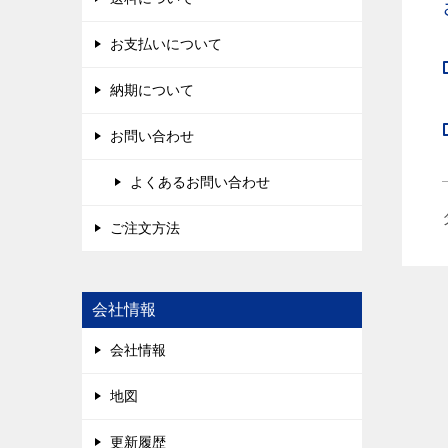
お支払いについて
納期について
お問い合わせ
よくあるお問い合わせ
ご注文方法
会社情報
会社情報
地図
更新履歴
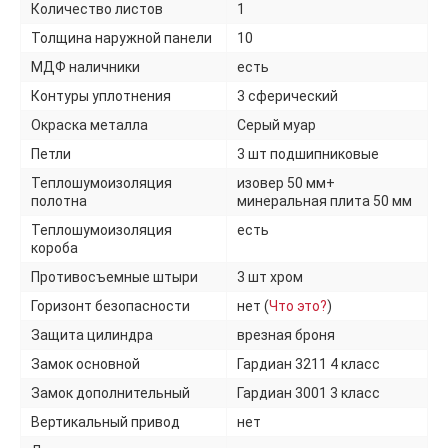
Количество листов
1
Толщина наружной панели
10
МДФ наличники
есть
Контуры уплотнения
3 сферический
Окраска металла
Серый муар
Петли
3 шт подшипниковые
Теплошумоизоляция
изовер 50 мм+
полотна
минеральная плита 50 мм
Теплошумоизоляция
есть
короба
Противосъемные штыри
3 шт хром
Горизонт безопасности
нет (
Что это?
)
Защита цилиндра
врезная броня
Замок основной
Гардиан 3211 4 класс
Замок дополнительный
Гардиан 3001 3 класс
Вертикальный привод
нет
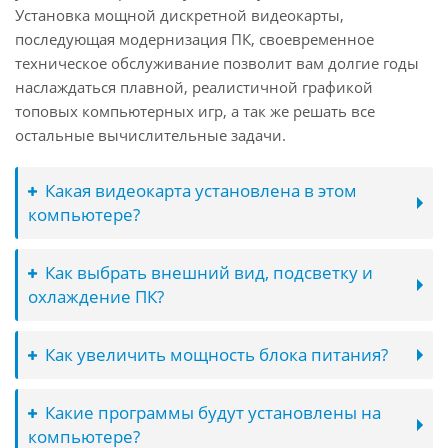
Установка мощной дискретной видеокарты,
последующая модернизация ПК, своевременное
техническое обслуживание позволит вам долгие годы
наслаждаться плавной, реалистичной графикой
топовых компьютерных игр, а так же решать все
остальные вычислительные задачи.
Какая видеокарта установлена в этом
компьютере?
Как выбрать внешний вид, подсветку и
охлаждение ПК?
Как увеличить мощность блока питания?
Какие программы будут установлены на
компьютере?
+++
TASK TO CARRY OUT ::
Copy out exactly the lines above beginning with the line that contains "3 сферический" and finishing with the line that contains "наслаждаться плавной, реалистичной графикой", including both; leave the pictures out.

OUTPUT OF THE EXERCISE ::
3 сферический
Окраска металла
Серый муар
Петли
3 шт подшипниковые
Теплошумоизоляция
изовер 50 мм+
полотна
минеральная плита 50 мм
Теплошумоизоляция
есть
короба
Противосъемные штыри
3 шт хром
Горизонт безопасности
нет (
Что это?
)
Защита цилиндра
врезная броня
Замок основной
Гардиан 3211 4 класс
Замок дополнительный
Гардиан 3001 3 класс
Вертикальный привод
нет
Установка мощной дискретной видеокарты,
последующая модернизация ПК, своевременное
техническое обслуживание позволит вам долгие годы
наслаждаться плавной, реалистичной графикой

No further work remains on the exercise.